Description of the task:
Could you restate, exactly and with nothing added, the lines from the start of the data through the line that holds "Bhatt and Ranbir Kapoor.", leaving the pictures out?

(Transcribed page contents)
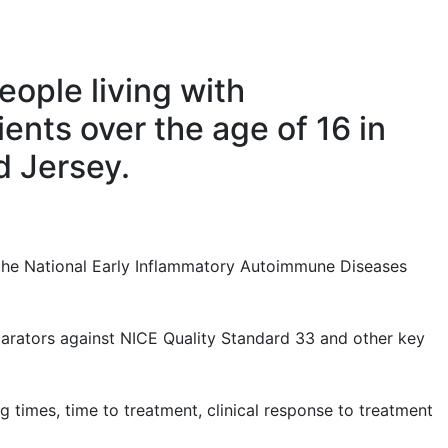
eople living with
ients over the age of 16 in
d Jersey.
 the National Early Inflammatory Autoimmune Diseases
parators against NICE Quality Standard 33 and other key
g times, time to treatment, clinical response to treatment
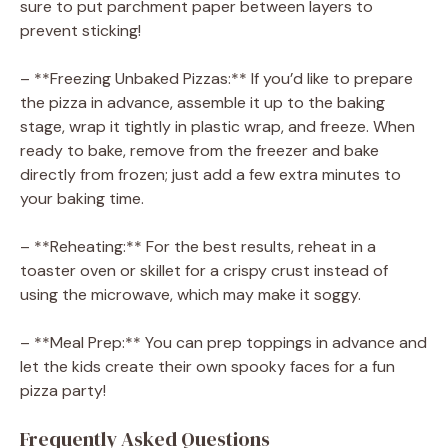
sure to put parchment paper between layers to
prevent sticking!
– **Freezing Unbaked Pizzas:** If you’d like to prepare
the pizza in advance, assemble it up to the baking
stage, wrap it tightly in plastic wrap, and freeze. When
ready to bake, remove from the freezer and bake
directly from frozen; just add a few extra minutes to
your baking time.
– **Reheating:** For the best results, reheat in a
toaster oven or skillet for a crispy crust instead of
using the microwave, which may make it soggy.
– **Meal Prep:** You can prep toppings in advance and
let the kids create their own spooky faces for a fun
pizza party!
Frequently Asked Questions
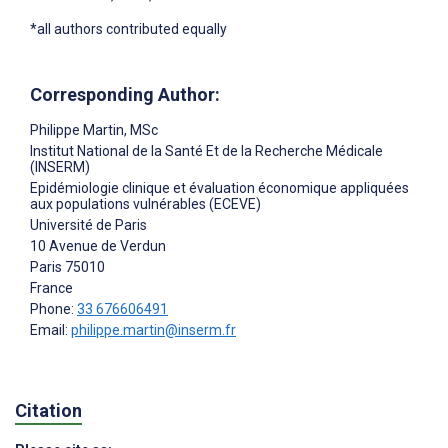
*all authors contributed equally
Corresponding Author:
Philippe Martin
, MSc
Institut National de la Santé Et de la Recherche Médicale
(INSERM)
Epidémiologie clinique et évaluation économique appliquées
aux populations vulnérables (ECEVE)
Université de Paris
10 Avenue de Verdun
Paris
75010
France
Phone:
33 676606491
Email:
philippe.martin@inserm.fr
Citation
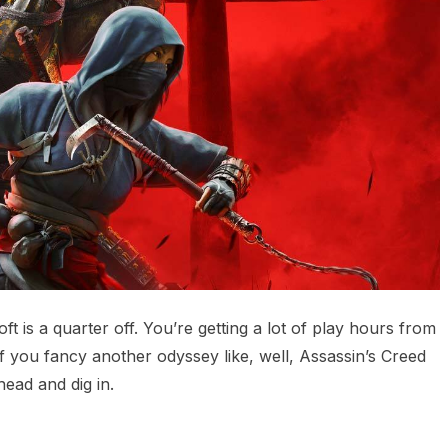
 is a quarter off. You’re getting a lot of play hours from
 If you fancy another odyssey like, well, Assassin’s Creed
ead and dig in.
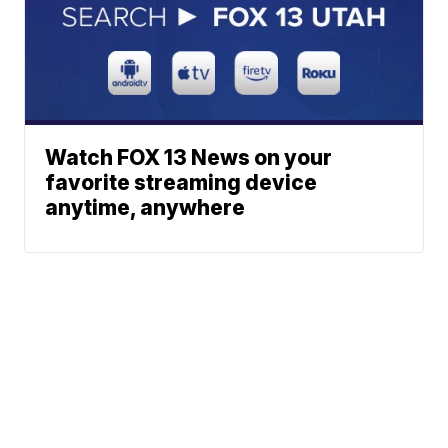
Watch FOX 13 News on your
favorite streaming device
anytime, anywhere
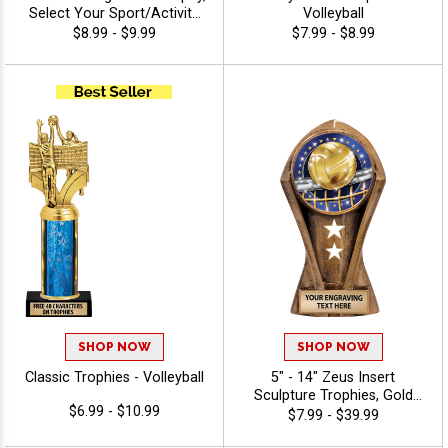
Select Your Sport/Activity
Volleyball
Medal, Huge Selection Of
$8.99 - $9.99
$7.99 - $8.99
Available Activities, Includes
40 Characters Of Free
Engraving Text - Volleyball
SHOP NOW
SHOP NOW
Classic Trophies - Volleyball
5" - 14" Zeus Insert
Sculpture Trophies, Gold
$6.99 - $10.99
Customizable Resin Awards
$7.99 - $39.99
With Star Details And Choice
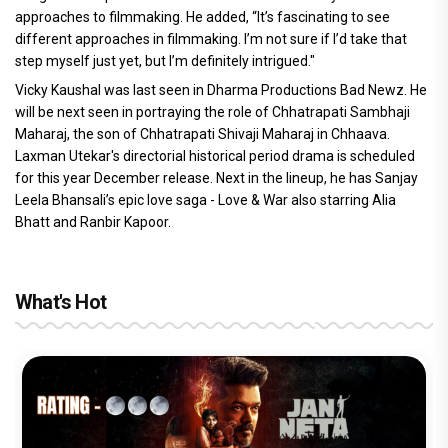
approaches to filmmaking. He added, “It’s fascinating to see
different approaches in filmmaking. I’m not sure if I’d take that
step myself just yet, but I’m definitely intrigued."
Vicky Kaushal was last seen in Dharma Productions Bad Newz. He
will be next seen in portraying the role of Chhatrapati Sambhaji
Maharaj, the son of Chhatrapati Shivaji Maharaj in Chhaava.
Laxman Utekar's directorial historical period drama is scheduled
for this year December release. Next in the lineup, he has Sanjay
Leela Bhansali’s epic love saga - Love & War also starring Alia
Bhatt and Ranbir Kapoor.
What's Hot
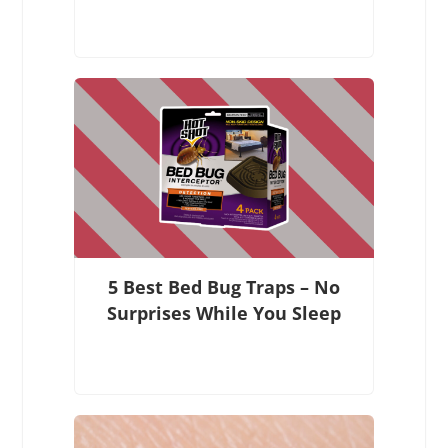
5 Best Bed Bug Traps – No
Surprises While You Sleep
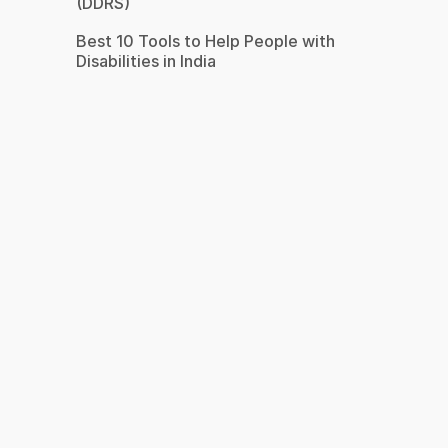
(DDRS)
Best 10 Tools to Help People with
Disabilities in India
s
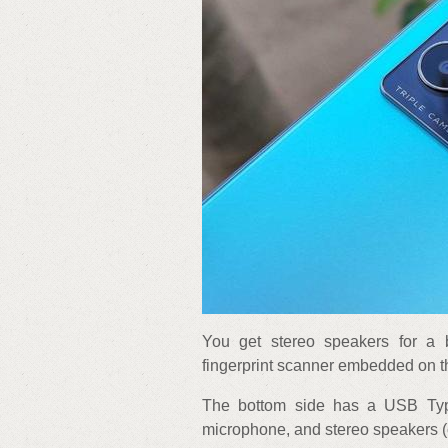
You get stereo speakers for a 
fingerprint scanner embedded on t
The bottom side has a USB Typ
microphone, and stereo speakers (o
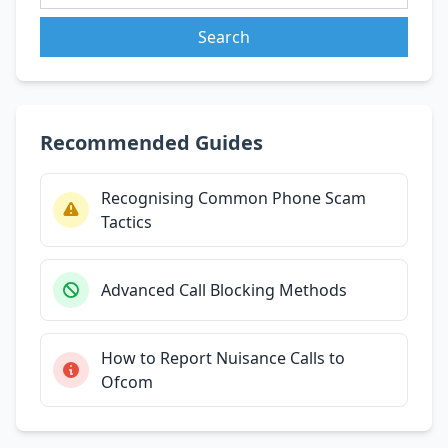
Search
Recommended Guides
Recognising Common Phone Scam
Tactics
Advanced Call Blocking Methods
How to Report Nuisance Calls to
Ofcom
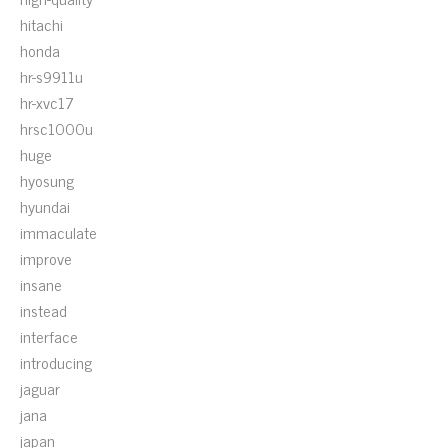
hitachi
honda
hr-s9911u
hr-xvc17
hrsc1000u
huge
hyosung
hyundai
immaculate
improve
insane
instead
interface
introducing
jaguar
jana
japan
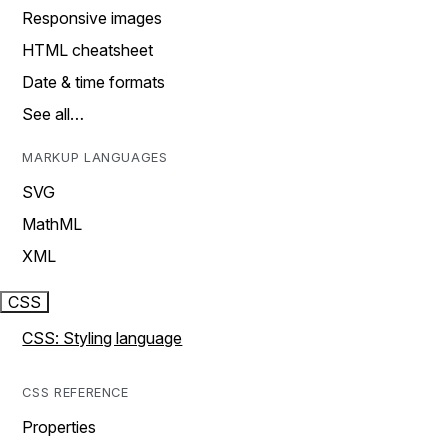
Responsive images
HTML cheatsheet
Date & time formats
See all…
MARKUP LANGUAGES
SVG
MathML
XML
CSS
CSS: Styling language
CSS REFERENCE
Properties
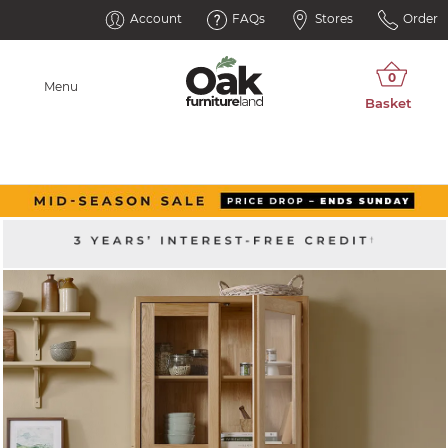
Account
FAQs
Stores
Order
Menu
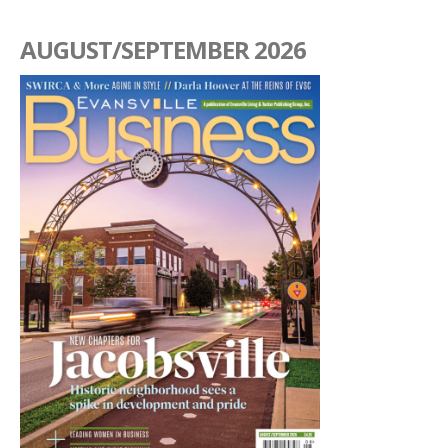
AUGUST/SEPTEMBER 2026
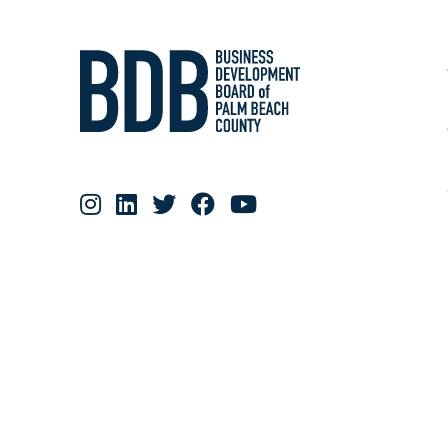
RESOURCE MATERIALS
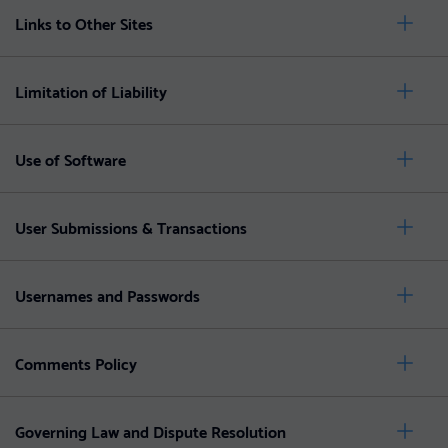
Links to Other Sites
Limitation of Liability
Use of Software
User Submissions & Transactions
Usernames and Passwords
Comments Policy
Governing Law and Dispute Resolution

Task answer:
eople living with
ients over the age of 16 in
d Jersey.
 the National Early Inflammatory Autoimmune Diseases
parators against NICE Quality Standard 33 and other key
g times, time to treatment, clinical response to treatment
sure to put parchment paper between layers to
prevent sticking!
– **Freezing Unbaked Pizzas:** If you’d like to prepare
the pizza in advance, assemble it up to the baking
stage, wrap it tightly in plastic wrap, and freeze. When
ready to bake, remove from the freezer and bake
directly from frozen; just add a few extra minutes to
your baking time.
– **Reheating:** For the best results, reheat in a
toaster oven or skillet for a crispy crust instead of
using the microwave, which may make it soggy.
– **Meal Prep:** You can prep toppings in advance and
let the kids create their own spooky faces for a fun
pizza party!
Frequently Asked Questions
*all authors contributed equally
Corresponding Author:
Philippe Martin
, MSc
Institut National de la Santé Et de la Recherche Médicale
(INSERM)
Epidémiologie clinique et évaluation économique appliquées
aux populations vulnérables (ECEVE)
Université de Paris
10 Avenue de Verdun
Paris
75010
France
Phone:
33 676606491
Email:
philippe.martin@inserm.fr
Citation
 is a quarter off. You’re getting a lot of play hours from
 If you fancy another odyssey like, well, Assassin’s Creed
ead and dig in.
Watch FOX 13 News on your
favorite streaming device
anytime, anywhere
Select Your Sport/Activity
Volleyball
Medal, Huge Selection Of
$8.99 - $9.99
$7.99 - $8.99
Available Activities, Includes
40 Characters Of Free
Engraving Text - Volleyball
SHOP NOW
SHOP NOW
Classic Trophies - Volleyball
5" - 14" Zeus Insert
Sculpture Trophies, Gold
$6.99 - $10.99
Customizable Resin Awards
$7.99 - $39.99
With Star Details And Choice
approaches to filmmaking. He added, “It’s fascinating to see
different approaches in filmmaking. I’m not sure if I’d take that
step myself just yet, but I’m definitely intrigued."
Vicky Kaushal was last seen in Dharma Productions Bad Newz. He
will be next seen in portraying the role of Chhatrapati Sambhaji
Maharaj, the son of Chhatrapati Shivaji Maharaj in Chhaava.
Laxman Utekar's directorial historical period drama is scheduled
for this year December release. Next in the lineup, he has Sanjay
Leela Bhansali’s epic love saga - Love & War also starring Alia
Bhatt and Ranbir Kapoor.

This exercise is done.